SHARING ACROSS PROCESSES

The sketch lives in a shared mapping, shared the same three ways as the rest of the family: a backing file (every process calls new($path, ...) on the same path with matching epsilon and delta), an anonymous mapping inherited across fork, or a memfd whose descriptor is passed to an unrelated process (over a UNIX socket via SCM_RIGHTS, or via /proc/$pid/fd/$n) and reopened with new_from_fd($fd). Because the mapping is shared, every process adds into and estimates against the same counter matrix, so the counts reflect the combined stream all of them have added.

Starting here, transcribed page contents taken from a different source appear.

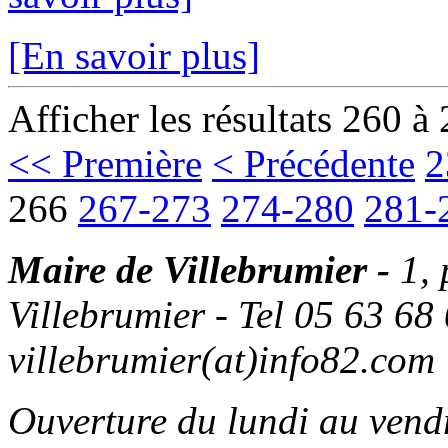
[En savoir plus]
Afficher les résultats 260 à
<< Première
< Précédente
2
266
267-273
274-280
281-
Maire de Villebrumier -
1,
Villebrumier - Tel 05 63 68 
villebrumier(at)info82.com
Ouverture du lundi au ven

# producer and consumer share one sketch with no coordination
my $cms = Data::CountMinSketch::Shared->new(undef, 0.001, 0.001);   # before fork
unless (fork) { $cms->add("ev-500") for 1 .. 10; exit }
wait;
print $cms->estimate("ev-500"), "\n";   # >= 10 -- the child's adds

SECURITY

The mmap region is writable by all processes that open it. Do not share backing files with untrusted processes.

CRASH SAFETY

Mutation is guarded by a futex-based write-preferring rwlock with PID-encoded ownership; if a holder dies, the next contender detects the dead owner and recovers. Each cell increment is a single word store, so a crash leaves the sketch consistent up to the last completed add. Limitation: PID reuse is not detected (very unlikely in practice).

SEE ALSO

Data::BloomFilter::Shared, Data::HyperLogLog::Shared, Data::Intern::Shared, Data::SortedSet::Shared, Data::SpatialHash::Shared, and the rest of the Data::*::Shared family.

AUTHOR

vividsnow

LICENSE

This is free software; you can redistribute it and/or modify it under the same terms as Perl itself.